You can create your own map in front of the students during a modeled writing lesson, showing your students what is important to you in your life, which will then invite the students to do the same in their own maps. This book and writing activity can be used for any grade – Kindergarten through fifth grade, but the expectations will be different for the different grade levels. For example, a kindergartener may create a book of 2-4 pages and may consist of mostly illustrations and some labels. A fifth grader, on the other hand, can expand their maps to places outside of the home and into more of their other interests. Students in the upper grades can add more text to their illustrations as well.

Regardless of  the grade level you are teaching, be sure to model what you expect them to try in their own writing pieces. So, if you want your kindergarten class to add letters as labels (example: write ‘b’ above an illustration of a ‘bed’), then be sure to model that on your own writing.

 

Best Part of Me: Children Talk About Their Bodies in Pictures and Words by Wendy Ewald

An award-winning photographer asked children to answer the question, “What’s the best part of you?” The children’s responses are presented in this book. The photographs are in black and white and each child included in the book has written his/her own story in the child’s own handwriting, which I believe is so powerful. While reading the book to students, make sure to point out how we as the readers can get a glimpse into each child’s personality. For example, one of the children, Camila, included four stars that frame the title of her piece as well as her name. These are details that you can model in your writing and then your students can include them when crafting their own pieces.

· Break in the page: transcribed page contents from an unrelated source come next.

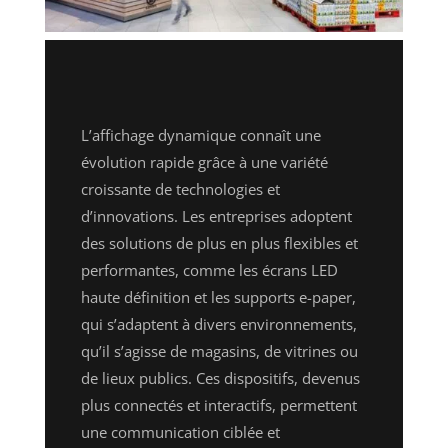
L’affichage dynamique connaît une
évolution rapide grâce à une variété
croissante de technologies et
d’innovations. Les entreprises adoptent
des solutions de plus en plus flexibles et
performantes, comme les écrans LED
haute définition et les supports e-paper,
qui s’adaptent à divers environnements,
qu’il s’agisse de magasins, de vitrines ou
de lieux publics. Ces dispositifs, devenus
plus connectés et interactifs, permettent
une communication ciblée et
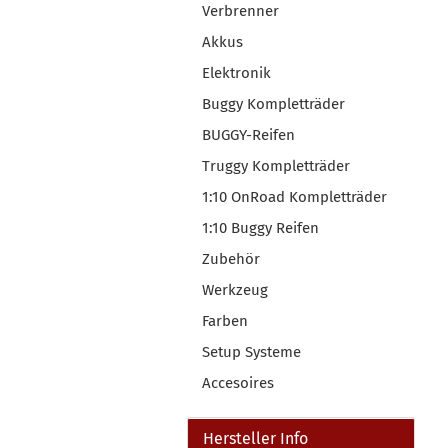
Verbrenner
Akkus
Elektronik
Buggy Kompletträder
BUGGY-Reifen
Truggy Kompletträder
1:10 OnRoad Kompletträder
1:10 Buggy Reifen
Zubehör
Werkzeug
Farben
Setup Systeme
Accesoires
Hersteller Info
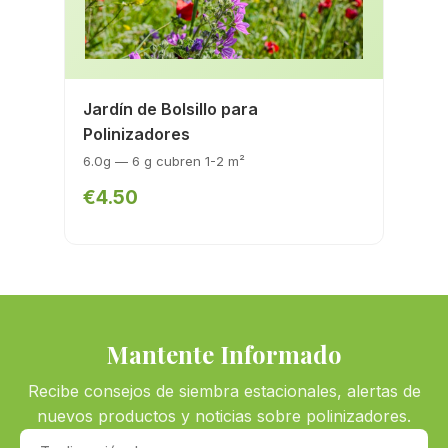
Jardín de Bolsillo para
Polinizadores
6.0g — 6 g cubren 1-2 m²
€4.50
Mantente Informado
Recibe consejos de siembra estacionales, alertas de
nuevos productos y noticias sobre polinizadores.
Tu dirección de correo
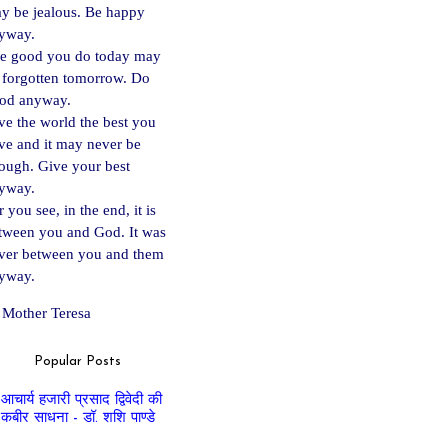
y be jealous. Be happy
yway.
e good you do today may
 forgotten tomorrow. Do
od anyway.
ve the world the best you
ve and it may never be
ough. Give your best
yway.
 you see, in the end, it is
tween you and God. It was
ver between you and them
yway.
Mother Teresa
Popular Posts
आचार्य हजारी प्रसाद द्विवेदी की
कबीर साधना - डॉ. शशि पाण्डे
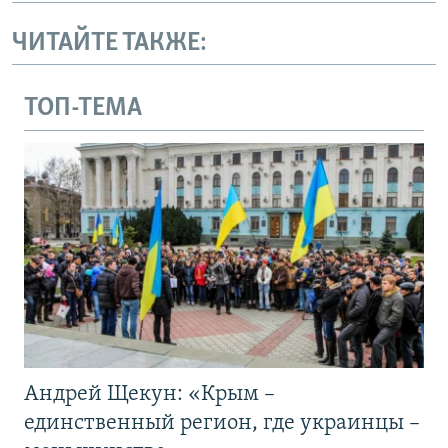
ЧИТАЙТЕ ТАКЖЕ:
ТОП-ТЕМА
Андрей Щекун: «Крым –
единственный регион, где украинцы –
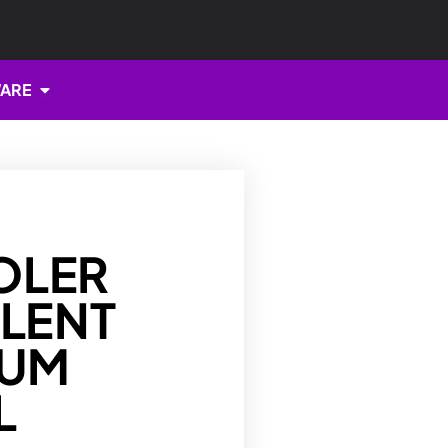
Open HARDWARE
ARE
OLER
ILENT
NUM
L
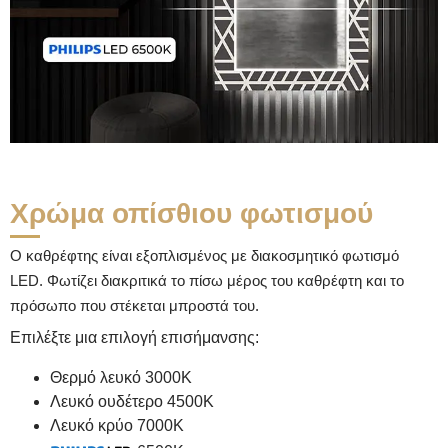
Χρώμα οπίσθιου φωτισμού
Ο καθρέφτης είναι εξοπλισμένος με διακοσμητικό φωτισμό
LED. Φωτίζει διακριτικά το πίσω μέρος του καθρέφτη και το
πρόσωπο που στέκεται μπροστά του.
Επιλέξτε μια επιλογή επισήμανσης:
Θερμό λευκό 3000K
Λευκό ουδέτερο 4500K
Λευκό κρύο 7000K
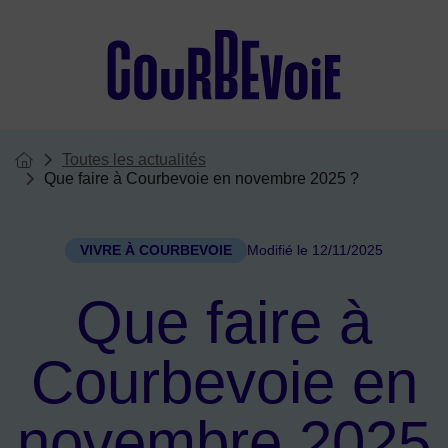
Menu de raccourcis
Toutes les actualités
Vous êtes ici :
Page d'accueil du site
Que faire à Courbevoie en novembre 2025 ?
VIVRE À COURBEVOIE
Modifié le 12/11/2025
Que faire à
Courbevoie en
novembre 2025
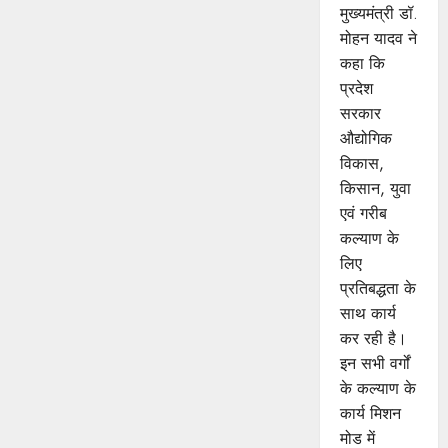
मुख्यमंत्री डॉ.
मोहन यादव ने
कहा कि
प्रदेश
सरकार
औद्योगिक
विकास,
किसान, युवा
एवं गरीब
कल्याण के
लिए
प्रतिबद्धता के
साथ कार्य
कर रही है।
इन सभी वर्गों
के कल्याण के
कार्य मिशन
मोड में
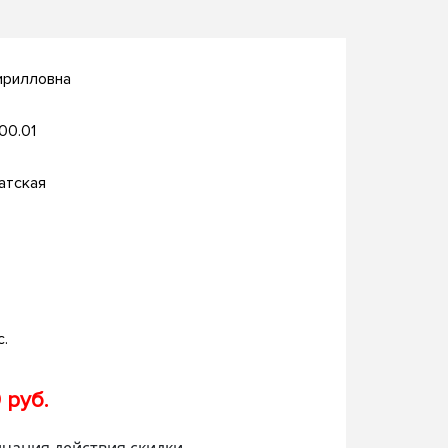
ирилловна
.00.01
атская
с.
 руб.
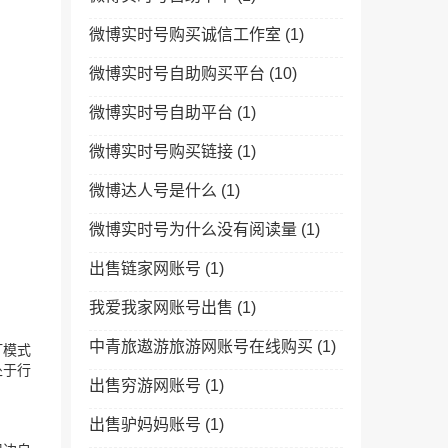
微博实时号购买诚信工作室
(1)
微博实时号自助购买平台
(10)
微博实时号自助平台
(1)
微博实时号购买链接
(1)
微博达人号是什么
(1)
微博实时号为什么没有阅读量
(1)
出售链家网账号
(1)
我爱我家网账号出售
(1)
中青旅遨游旅游网账号在线购买
(1)
订模式
处于行
出售穷游网账号
(1)
出售驴妈妈账号
(1)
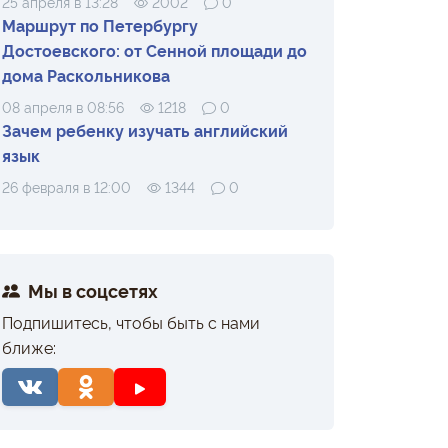
25 апреля в 13:28
2002
0
Маршрут по Петербургу
Достоевского: от Сенной площади до
дома Раскольникова
08 апреля в 08:56
1218
0
Зачем ребенку изучать английский
язык
26 февраля в 12:00
1344
0
Мы в соцсетях
Подпишитесь, чтобы быть с нами
ближе:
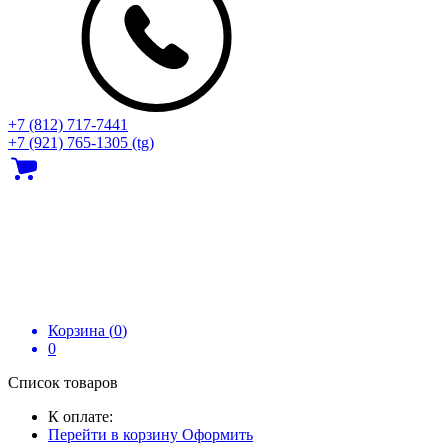
+7 (812) 717‑7441
+7 (921) 765-1305 (tg)
Корзина (
0
)
0
Список товаров
К оплате:
Перейти в корзину
Оформить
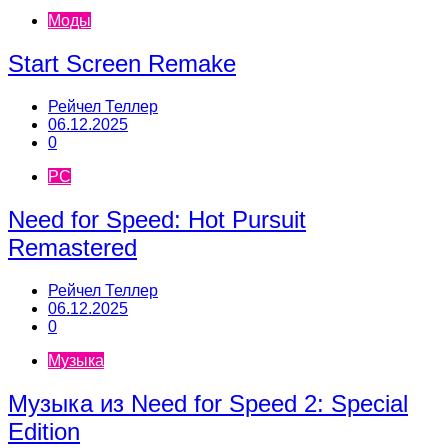
Моды
Start Screen Remake
Рейчел Теллер
06.12.2025
0
PC
Need for Speed: Hot Pursuit
Remastered
Рейчел Теллер
06.12.2025
0
Музыка
Музыка из Need for Speed 2: Special
Edition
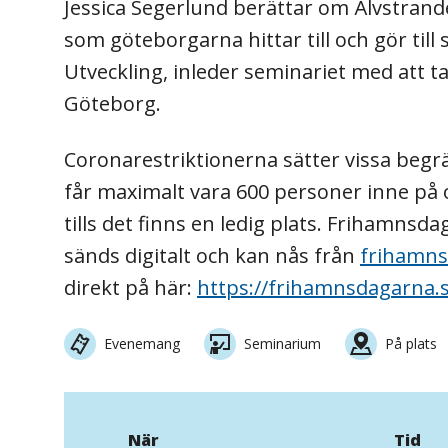
Jessica Segerlund berättar om Älvstrande
som göteborgarna hittar till och gör til
Utveckling, inleder seminariet med att t
Göteborg.
Coronarestriktionerna sätter vissa beg
får maximalt vara 600 personer inne på o
tills det finns en ledig plats. Frihamnsda
sänds digitalt och kan nås från
frihamns
direkt på här:
https://frihamnsdagarna.
Evenemang
Seminarium
På plats
När
Tid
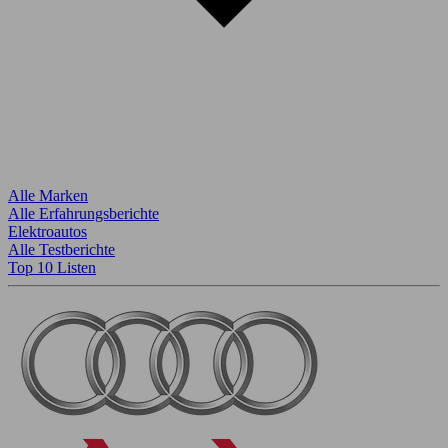
Alle Marken
Alle Erfahrungsberichte
Elektroautos
Alle Testberichte
Top 10 Listen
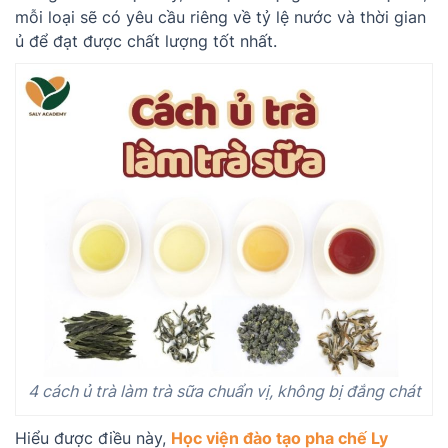
mỗi loại sẽ có yêu cầu riêng về tỷ lệ nước và thời gian
ủ để đạt được chất lượng tốt nhất.
4 cách ủ trà làm trà sữa chuẩn vị, không bị đắng chát
Hiểu được điều này,
Học viện đào tạo pha chế Ly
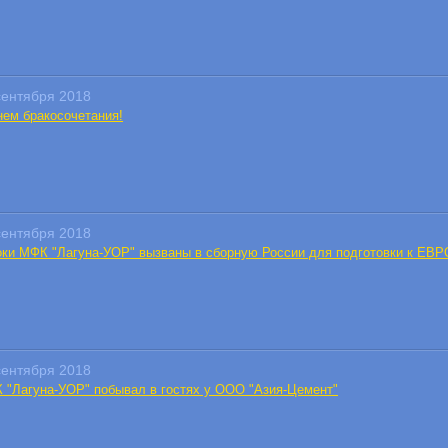
сентября 2018
нем бракосочетания!
сентября 2018
оки МФК "Лагуна-УОР" вызваны в сборную России для подготовки к ЕВР
сентября 2018
 "Лагуна-УОР" побывал в гостях у ООО "Азия-Цемент"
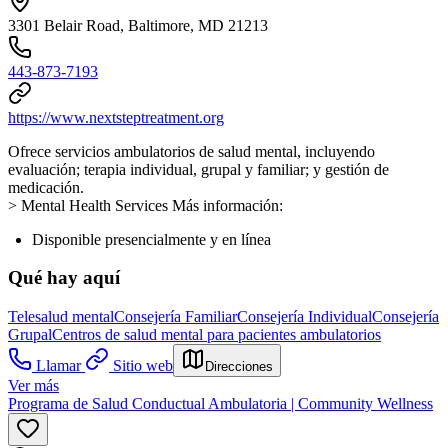
3301 Belair Road, Baltimore, MD 21213
443-873-7193
https://www.nextsteptreatment.org
Ofrece servicios ambulatorios de salud mental, incluyendo
evaluación; terapia individual, grupal y familiar; y gestión de
medicación.
> Mental Health Services Más información:
Disponible presencialmente y en línea
Qué hay aquí
Telesalud mental
Consejería Familiar
Consejería Individual
Consejería
Grupal
Centros de salud mental para pacientes ambulatorios
Llamar
Sitio web
Direcciones
Ver más
Programa de Salud Conductual Ambulatoria | Community Wellness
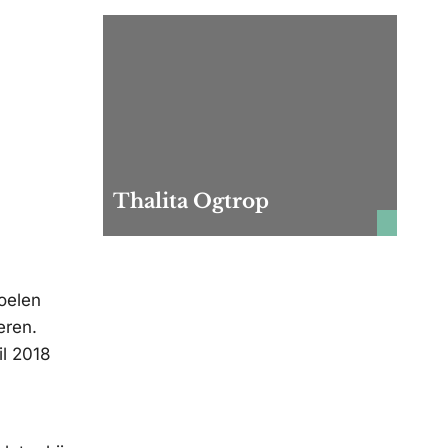
Thalita Ogtrop
oelen
eren.
il 2018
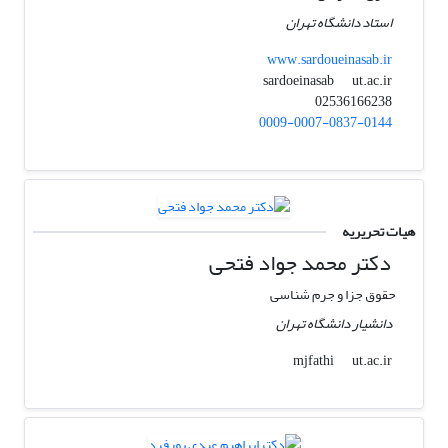
استاد دانشگاه تهران
www.sardoueinasab.ir
ut.ac.ir
sardoeinasab
02536166238
0009-0007-0837-0144
هیات تحریریه
دکتر محمد جواد فتحی
حقوق جزا و جرم شناسی
دانشیار دانشگاه تهران
ut.ac.ir
mjfathi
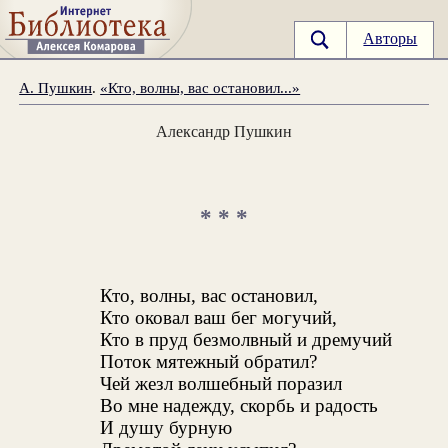
Авторы
А. Пушкин
.
«Кто, волны, вас остановил...»
Александр Пушкин
* * *
Кто, волны, вас остановил,
Кто оковал ваш бег могучий,
Кто в пруд безмолвный и дремучий
Поток мятежный обратил?
Чей жезл волшебный поразил
Во мне надежду, скорбь и радость
И душу бурную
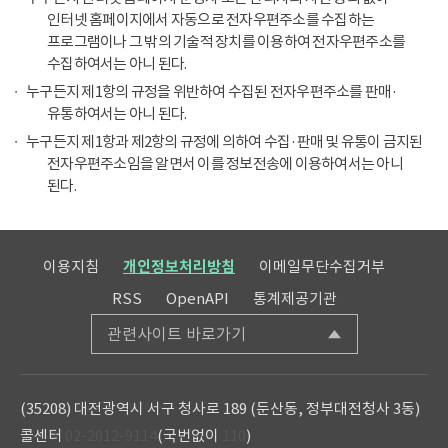
인터넷 홈페이지에서 자동으로 전자우편주소를 수집하는
프로그램이나 그 밖의 기술적 장치를 이용하여 전자우편주소를
수집하여서는 아니 된다.
누구든지 제1항의 규정을 위반하여 수집된 전자우편주소를 판매·
유통하여서는 아니 된다.
누구든지 제1항과 제2항의 규정에 의하여 수집·판매 및 유통이 금지된
전자우편주소임을 알면서 이를 정보전송에 이용하여서는 아니
된다.
이용지침
개인정보처리방침
이메일무단수집거부
RSS
OpenAPI
통계제공기관
관련사이트 바로가기
(35208) 대전광역시 서구 청사로 189 (둔산동, 정부대전청사 3동)
콜센터
02-2012-9114
(국번없이
110
)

You can do a similar activity with the students by posing the same question, “What’s the best part of you?” and then taking pictures of the students – either in black and white or color. Before asking the students to begin their writing, show them how you are approaching your response. Bring in a photograph of your favorite part of you – your smile, your hands, etc. and then talk through how you will write your answer to the question. The students can then begin their own writing piece by adding writing to go along with their photograph. What a great way to learn about everyone in the class! You can even hang the photographs and writing around the classroom. Once finished, the students’ work can be a springboard into conversations about diversity, including ways we are similar to one another, different from each other, and also unique.